EXERCISE GOAL
Show all lines from the data that include the word "pentru".

SOURCE DATA Block Start

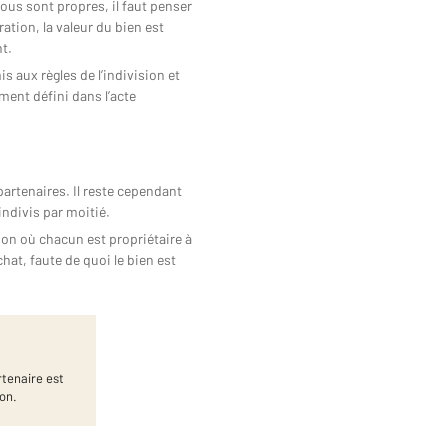
ous sont propres, il faut penser
ation, la valeur du bien est
t.
s aux règles de l’indivision et
ment défini dans l’acte
artenaires. Il reste cependant
indivis par moitié.
sion où chacun est propriétaire à
hat, faute de quoi le bien est
rtenaire est
ion.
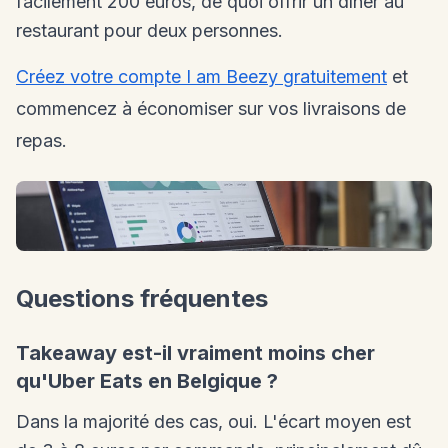
facilement 200 euros, de quoi offrir un dîner au
restaurant pour deux personnes.
Créez votre compte I am Beezy gratuitement
et
commencez à économiser sur vos livraisons de
repas.
Questions fréquentes
Takeaway est-il vraiment moins cher
qu'Uber Eats en Belgique ?
Dans la majorité des cas, oui. L'écart moyen est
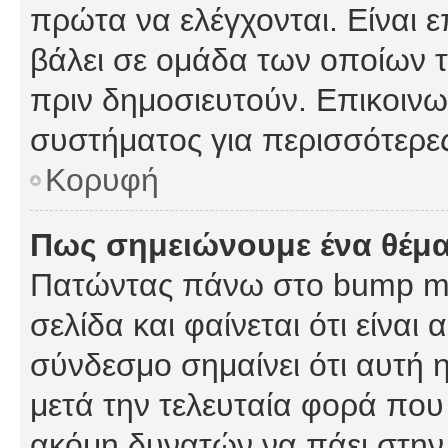
πρώτα να ελέγχονται. Είναι ε
βάλει σε ομάδα των οποίων τ
πριν δημοσιευτούν. Επικοινων
συστήματος για περισσότερε
Κορυφή
Πως σημειώνουμε ένα θέμα
Πατώντας πάνω στο bump my
σελίδα και φαίνεται ότι είναι
σύνδεσμο σημαίνει ότι αυτή η
μετά την τελευταία φορά που 
ακόμη δυνατών να πάει στην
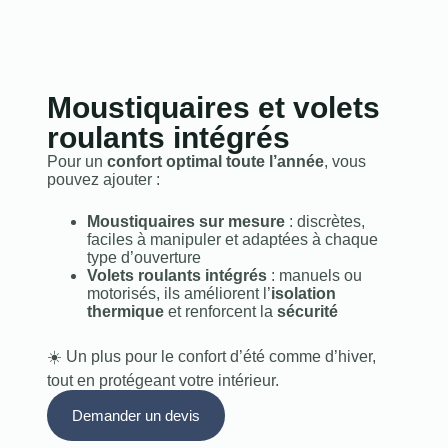
Moustiquaires et volets
roulants intégrés
Pour un
confort optimal toute l’année
, vous
pouvez ajouter :
Moustiquaires sur mesure
: discrètes,
faciles à manipuler et adaptées à chaque
type d’ouverture
Volets roulants intégrés
: manuels ou
motorisés, ils améliorent l’
isolation
thermique
et renforcent la
sécurité
☀️ Un plus pour le confort d’été comme d’hiver,
tout en protégeant votre intérieur.
Demander un devis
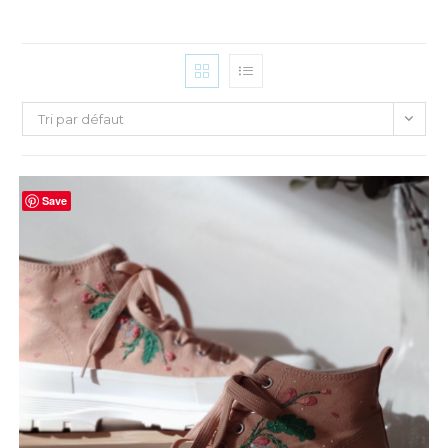
Tri par défaut
Save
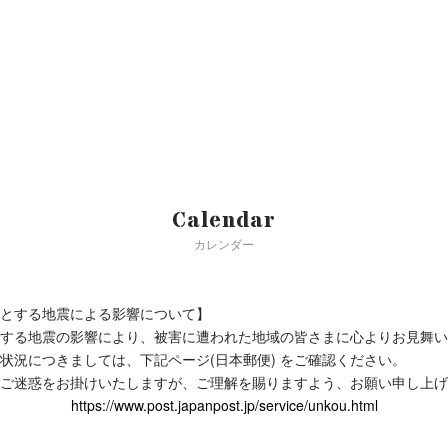
Calendar
カレンダー
とする地震による影響について】
する地震の影響により、被害に遭われた地域の皆さまに心よりお見舞い
状況につきましては、下記ページ(日本郵便) をご確認ください。
ご迷惑をお掛けいたしますが、ご理解を賜りますよう、お願い申し上げ
https://www.post.japanpost.jp/service/unkou.html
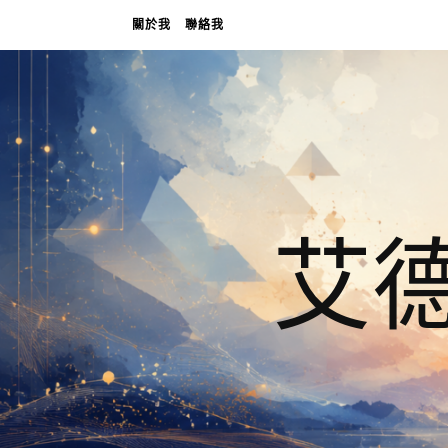
關於我
聯絡我
艾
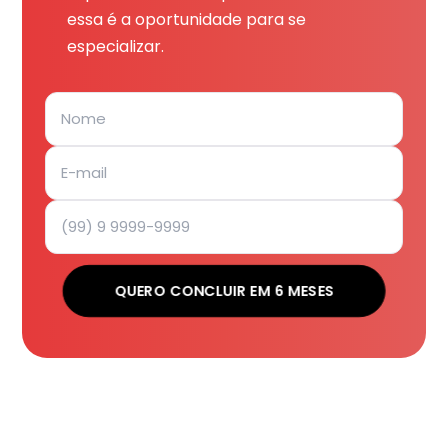
essa é a oportunidade para se
especializar.
QUERO CONCLUIR EM 6 MESES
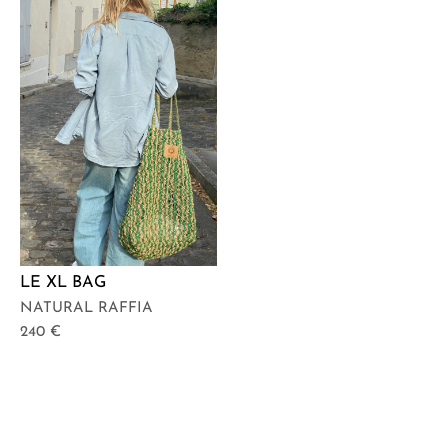
LE XL BAG
NATURAL RAFFIA
240
€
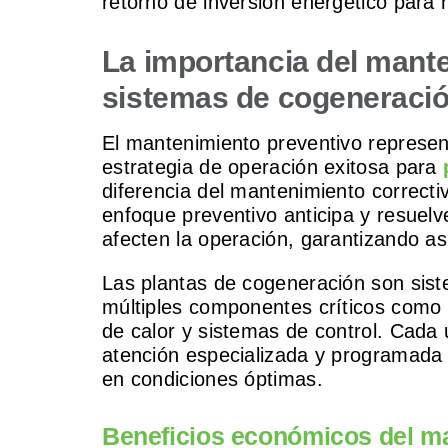
retorno de inversión energético para n
La importancia del mant
sistemas de cogeneración
El mantenimiento preventivo represen
estrategia de operación exitosa para
diferencia del mantenimiento correctiv
enfoque preventivo anticipa y resuel
afecten la operación, garantizando así
Las plantas de cogeneración son sist
múltiples componentes críticos como
de calor y sistemas de control. Cada
atención especializada y programada
en condiciones óptimas.
Beneficios económicos del m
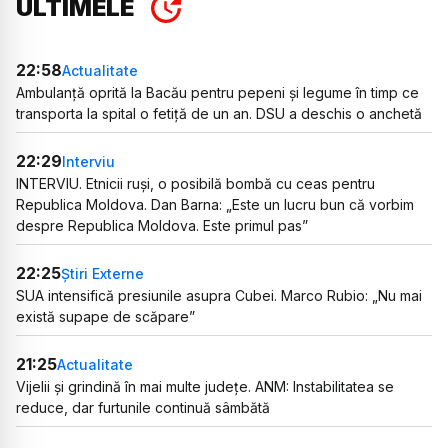
ULTIMELE
22:58
Actualitate
Ambulanță oprită la Bacău pentru pepeni și legume în timp ce
transporta la spital o fetiță de un an. DSU a deschis o anchetă
22:29
Interviu
INTERVIU. Etnicii ruși, o posibilă bombă cu ceas pentru
Republica Moldova. Dan Barna: „Este un lucru bun că vorbim
despre Republica Moldova. Este primul pas”
22:25
Știri Externe
SUA intensifică presiunile asupra Cubei. Marco Rubio: „Nu mai
există supape de scăpare”
21:25
Actualitate
Vijelii și grindină în mai multe județe. ANM: Instabilitatea se
reduce, dar furtunile continuă sâmbătă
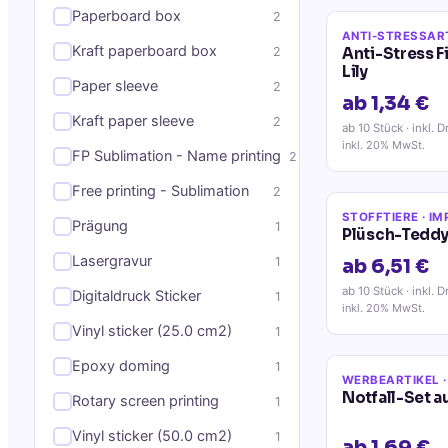
Paperboard box
2
ANTI-STRESSAR
Kraft paperboard box
2
Anti-Stress 
Lily
Paper sleeve
2
ab 1,34 €
Kraft paper sleeve
2
ab 10 Stück
· inkl. D
inkl. 20% MwSt.
FP Sublimation - Name printing
2
Free printing - Sublimation
2
STOFFTIERE
· IM
Prägung
1
Plüsch-Teddy
Lasergravur
1
ab 6,51 €
ab 10 Stück
· inkl. D
Digitaldruck Sticker
1
inkl. 20% MwSt.
Vinyl sticker (25.0 cm2)
1
Epoxy doming
1
WERBEARTIKEL
·
Notfall-Set a
Rotary screen printing
1
Vinyl sticker (50.0 cm2)
1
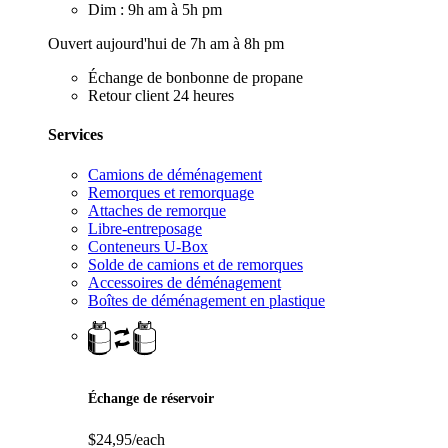
Dim : 9h am à 5h pm
Ouvert aujourd'hui de 7h am à 8h pm
Échange de bonbonne de propane
Retour client 24 heures
Services
Camions de déménagement
Remorques et remorquage
Attaches de remorque
Libre-entreposage
Conteneurs U-Box
Solde de camions et de remorques
Accessoires de déménagement
Boîtes de déménagement en plastique
Échange de réservoir
$24,95/each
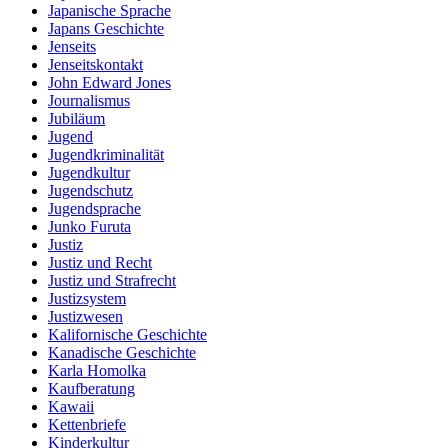
Japanische Sprache
Japans Geschichte
Jenseits
Jenseitskontakt
John Edward Jones
Journalismus
Jubiläum
Jugend
Jugendkriminalität
Jugendkultur
Jugendschutz
Jugendsprache
Junko Furuta
Justiz
Justiz und Recht
Justiz und Strafrecht
Justizsystem
Justizwesen
Kalifornische Geschichte
Kanadische Geschichte
Karla Homolka
Kaufberatung
Kawaii
Kettenbriefe
Kinderkultur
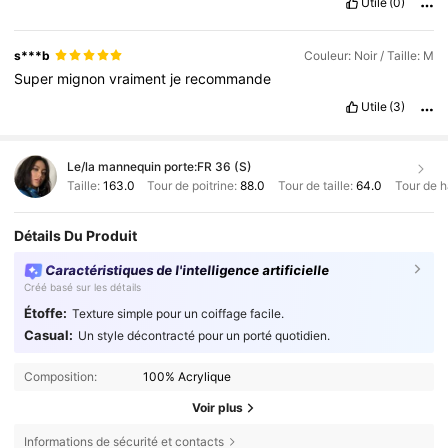
Utile
(0)
s***b
Couleur: Noir / Taille: M
Super
mignon
vraiment
je
recommande
Utile
(3)
Le/la mannequin porte:
FR 36 (S)
Taille:
163.0
Tour de poitrine:
88.0
Tour de taille:
64.0
Tour de 
Détails Du Produit
Caractéristiques de l'intelligence artificielle
Créé basé sur les détails
Étoffe:
Texture simple pour un coiffage facile.
Casual:
Un style décontracté pour un porté quotidien.
Composition:
100% Acrylique
Voir plus
Informations de sécurité et contacts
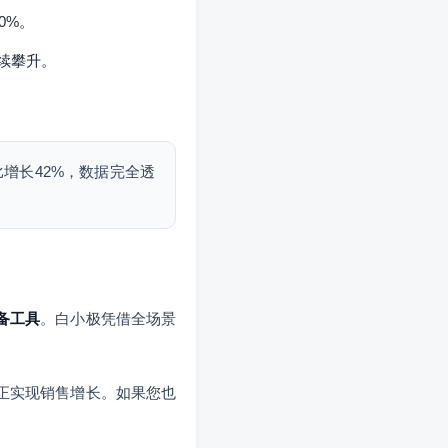
0%。
持续攀升。
增长42%，数据完全透
备工具
。白小极凭借全场景
正实现销售增长。如果您也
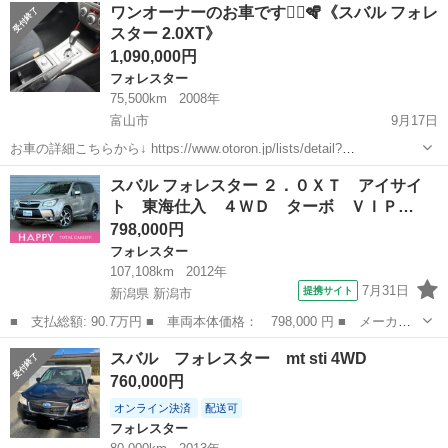
富山
富山市
フォレスター
リミテッド
ワンオーナーのお車です✌🏻🪇《スバル フォレ
気量：2,000cc ■年式：H22年 ■走行距離：142,4...
スター 2.0XT》
1,090,000円
フォレスター
75,500km
2008年
富山市
9月17日
お車の詳細こちらから↓ https://www.otoron.jp/lists/detail?
carno=044812 来店不要で全国対応中🗾(※沖縄/北海道/離島除く) 携帯
富山
富山市
フォレスター
オトロン
スバル フォレスター ２．０ＸＴ アイサイ
さえあれば即日審査・契約もできちゃう✨...
ト 東海仕入 ４ＷＤ ターボ ＶＩＰ…
798,000円
フォレスター
107,108km
2012年
7月31日
提携サイト
新潟県 新潟市
■ 支払総額: 90.7万円 ■ 車両本体価格： 798,000 円 ■ メーカー
名： スバル ■ 車種名： フォレスター ■ グレード名： ２．０
新潟
新潟市
フォレスター
スバル フォレスター mt sti 4WD
ＸＴ アイサイト 東海仕入 ４ＷＤ ターボ ＶＩＰＥＲセキュリ
760,000円
ティ 衝突被...
オンライン決済
配送可
フォレスター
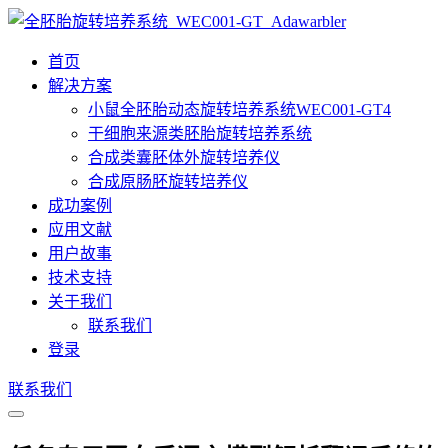
首页
解决方案
小鼠全胚胎动态旋转培养系统WEC001-GT4
干细胞来源类胚胎旋转培养系统
合成类囊胚体外旋转培养仪
合成原肠胚旋转培养仪
成功案例
应用文献
用户故事
技术支持
关于我们
联系我们
登录
联系我们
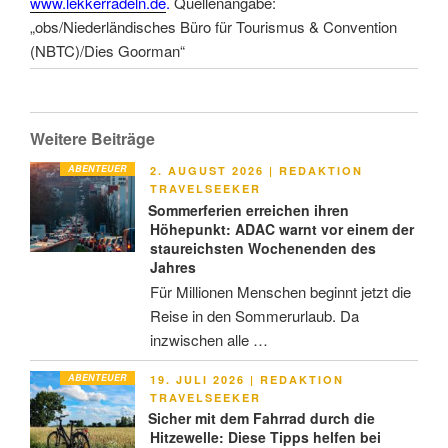
www.lekkerradeln.de
.
Quellenangabe:
„obs/Niederländisches Büro für Tourismus & Convention
(NBTC)/Dies Goorman“
Weitere Beiträge
ABENTEUER
VERÖFFENTLICHT
2. AUGUST 2026
|
REDAKTION
AM
TRAVELSEEKER
Sommerferien erreichen ihren
Höhepunkt: ADAC warnt vor einem der
staureichsten Wochenenden des
Jahres
Für Millionen Menschen beginnt jetzt die
Reise in den Sommerurlaub. Da
inzwischen alle …
ABENTEUER
VERÖFFENTLICHT
19. JULI 2026
|
REDAKTION
AM
TRAVELSEEKER
Sicher mit dem Fahrrad durch die
Hitzewelle: Diese Tipps helfen bei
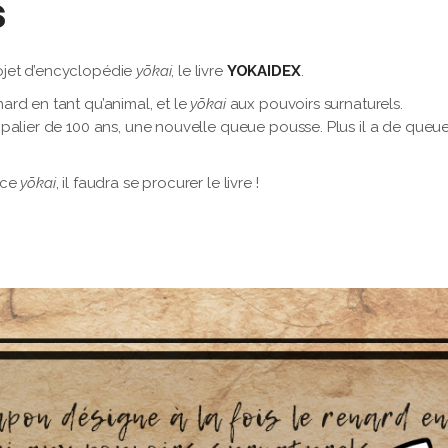
s
jet d’encyclopédie
yōkai
, le livre
YOKAIDEX
.
ard en tant qu’animal, et le
yōkai
aux pouvoirs surnaturels.
 palier de 100 ans, une nouvelle queue pousse. Plus il a de queue
 ce
yōkai
, il faudra se procurer le livre !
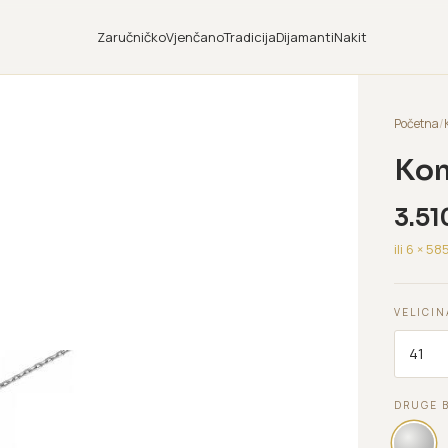
Zaručničko
Vjenčano
Tradicija
Dijamanti
Nakit
Početna
/
Kom
3.51
ili 6 ×
58
VELICIN
DRUGE 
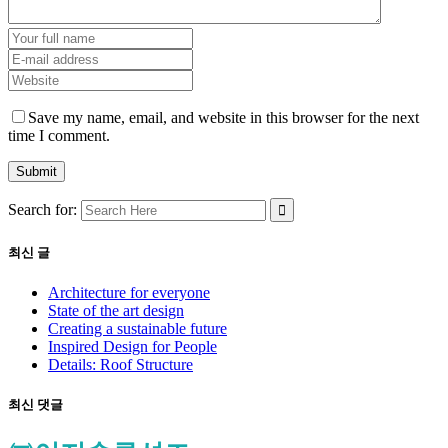
Save my name, email, and website in this browser for the next
time I comment.
Search for:
최신 글
Architecture for everyone
State of the art design
Creating a sustainable future
Inspired Design for People
Details: Roof Structure
최신 댓글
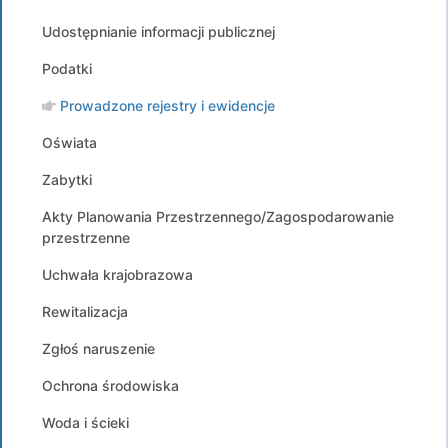
Udostępnianie informacji publicznej
Podatki
Prowadzone rejestry i ewidencje
Oświata
Zabytki
Akty Planowania Przestrzennego/Zagospodarowanie
przestrzenne
Uchwała krajobrazowa
Rewitalizacja
Zgłoś naruszenie
Ochrona środowiska
Woda i ścieki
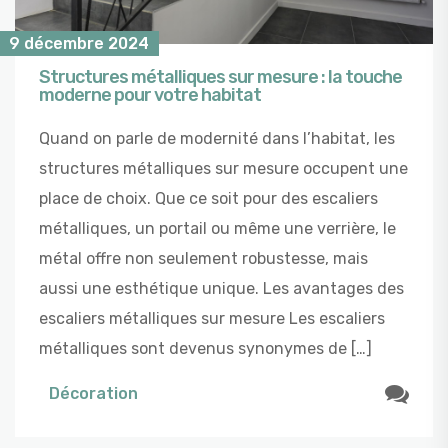
9 décembre 2024
Structures métalliques sur mesure : la touche
moderne pour votre habitat
Quand on parle de modernité dans l’habitat, les
structures métalliques sur mesure occupent une
place de choix. Que ce soit pour des escaliers
métalliques, un portail ou même une verrière, le
métal offre non seulement robustesse, mais
aussi une esthétique unique. Les avantages des
escaliers métalliques sur mesure Les escaliers
métalliques sont devenus synonymes de […]
Décoration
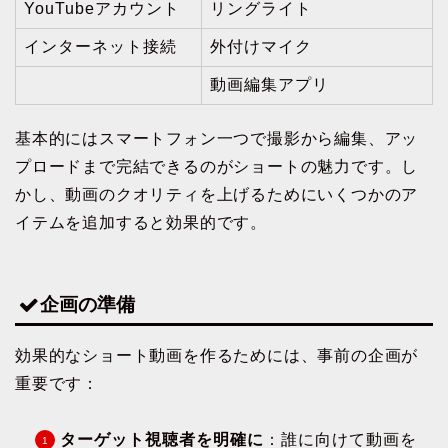
YouTubeアカウント
リングライト
インターネット接続
外付けマイク
動画編集アプリ
基本的にはスマートフォン一つで撮影から編集、アッ
プロードまで完結できるのがショートの魅力です。し
かし、動画のクオリティを上げるためにいくつかのア
イテムを追加すると効果的です。
企画の準備
効果的なショート動画を作るためには、事前の企画が
重要です：
ターゲット視聴者を明確に
：誰に向けて動画を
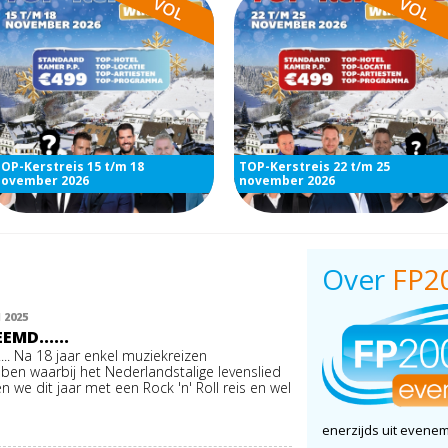
OP-Kerstreis 15 t/m 18
TOP-Kerstreis 22 t/m 25
november 2026
november 2026
Over
FP2
 2025
EMD......
.. Na 18 jaar enkel muziekreizen
ben waarbij het Nederlandstalige levenslied
n we dit jaar met een Rock 'n' Roll reis en wel
enerzijds uit evene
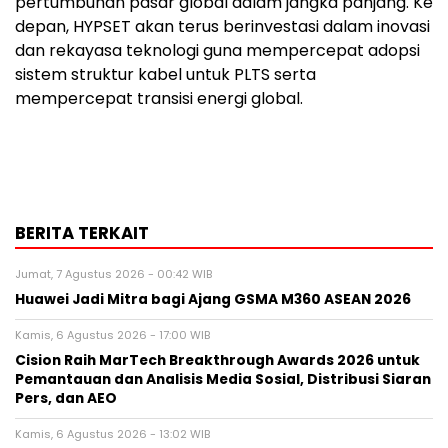
pertumbuhan pasar global dalam jangka panjang. Ke
depan, HYPSET akan terus berinvestasi dalam inovasi
dan rekayasa teknologi guna mempercepat adopsi
sistem struktur kabel untuk PLTS serta
mempercepat transisi energi global.
BERITA TERKAIT
Jumat, 7 Agustus 2026 - 00:42 WIB
Huawei Jadi Mitra bagi Ajang GSMA M360 ASEAN 2026
Kamis, 6 Agustus 2026 - 17:00 WIB
Cision Raih MarTech Breakthrough Awards 2026 untuk
Pemantauan dan Analisis Media Sosial, Distribusi Siaran
Pers, dan AEO
Kamis, 6 Agustus 2026 - 13:02 WIB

SOURCE DATA Block End

SOLUTION
Ambulanță oprită la Bacău pentru pepeni și legume în timp ce
INTERVIU. Etnicii ruși, o posibilă bombă cu ceas pentru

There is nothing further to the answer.